Anjali Mudgal

Visual Question Answering Project Details

Project information

Category: Deep Learning
Project date: Jan 2024 - May 2024
Project URL: GitHub Link

Visual Question Answering on Medical Dataset

This project focuses on applying Visual Question Answering (VQA) technology to the medical domain, specifically for analyzing radiology scans.VQA combines computer vision and natural language processing techniques to interpret and answer questions based on visual information.

The goal is to develop an advanced VQA system tailored for medical datasets, leveraging the powerful BLIP (Bootstrapping Language-Image Pre-training) architecture from Salesforce.

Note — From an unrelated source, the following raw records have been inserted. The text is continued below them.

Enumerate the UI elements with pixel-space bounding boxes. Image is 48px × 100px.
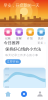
staticText: 早安，开启新的一天 xyxy=(4,3,40,8)
button[interactable]: 更多 › xyxy=(37,41,45,45)
staticText: 更多 › xyxy=(37,41,45,45)
button[interactable]: 记账 xyxy=(3,28,14,40)
staticText: 00 xyxy=(5,67,9,70)
staticText: 00 xyxy=(5,73,9,76)
staticText: 发现更多 xyxy=(4,90,20,95)
staticText: 计划 xyxy=(27,37,33,40)
button[interactable]: 提醒 xyxy=(14,28,25,40)
staticText: 立即开始 xyxy=(7,60,19,63)
staticText: 保持好心情的小方法 xyxy=(5,47,41,52)
button[interactable]: Add xyxy=(16,88,32,100)
staticText: 提醒 xyxy=(16,37,22,40)
button[interactable]: Profile xyxy=(32,88,48,100)
staticText: 统计 xyxy=(38,37,44,40)
button[interactable]: 计划 xyxy=(25,28,36,40)
button[interactable]: 统计 xyxy=(36,28,47,40)
staticText: 每天记录三件开心的小事 xyxy=(5,53,38,57)
staticText: 今日推荐 xyxy=(4,40,20,45)
button[interactable]: Home xyxy=(0,88,16,100)
staticText: 00 xyxy=(5,85,9,89)
button[interactable]: Statistics chart xyxy=(4,68,46,89)
staticText: 00 xyxy=(5,79,9,82)
button[interactable]: 保持好心情的小方法 xyxy=(3,45,46,66)
staticText: 记账 xyxy=(5,37,11,40)
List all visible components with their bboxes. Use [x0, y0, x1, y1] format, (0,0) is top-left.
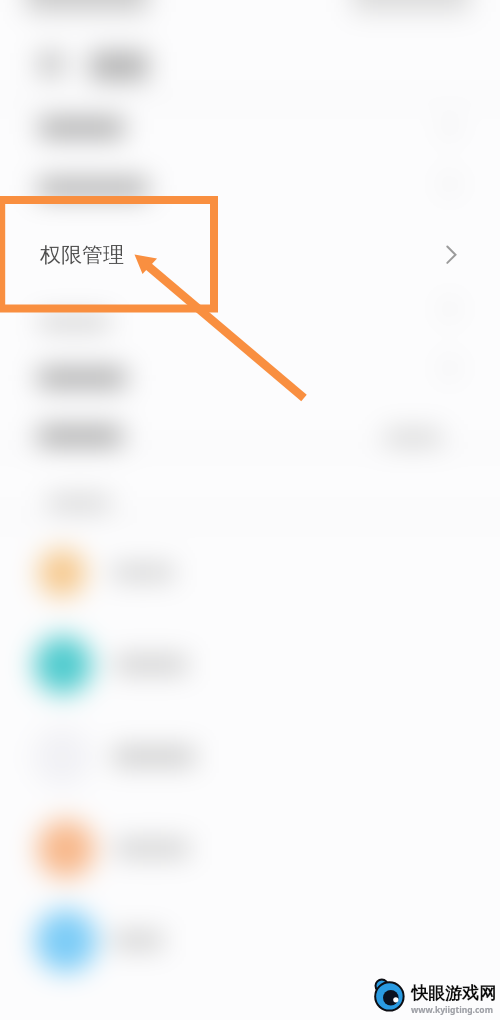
button[interactable]: Battery usage — [0, 349, 500, 407]
staticText: 快眼游戏网 — [411, 983, 496, 1004]
button[interactable]: Notifications — [0, 99, 500, 157]
button[interactable]: App information — [0, 0, 500, 34]
button[interactable]: Permissions — [0, 226, 500, 284]
button[interactable]: Default settings — [0, 293, 500, 351]
staticText: 权限管理 — [40, 242, 124, 268]
button[interactable]: App 4 — [0, 803, 500, 895]
button[interactable]: 权限管理 — [0, 226, 500, 284]
button[interactable]: Storage usage — [0, 159, 500, 217]
button[interactable]: Data usage — [0, 407, 500, 465]
button[interactable]: App 3 — [0, 711, 500, 803]
button[interactable]: Force stop — [90, 52, 148, 80]
button[interactable]: App 1 — [0, 527, 500, 619]
button[interactable]: App 2 — [0, 619, 500, 711]
button[interactable]: Storage — [0, 474, 500, 532]
button[interactable]: App 5 — [0, 895, 500, 987]
staticText: www.kyiigting.com — [411, 1004, 493, 1016]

BLIP is a state-of-the-art multimodal model for Image Scene Understanding.

We employed deep learning and transfer learning techniques, including fine-tuning, optimization, and architectural tweaks, to adapt the BLIP model to the unique challenges of medical imaging data. Our goal was to improve the model's performance metrics, such as BLEU and ROUGE scores, for accurate and reliable medical VQA.

Fine tuned BLIP architecture on medial dataset.
Since the BLIP model has two text encoders and one image encoder, the image encoder is specifically fine-tuned, and its weights are plugged in.
Inspired by the success of the BLIP architecture, we proposes a novel multimodal fusion approach specifically tailored for medical visual question answering.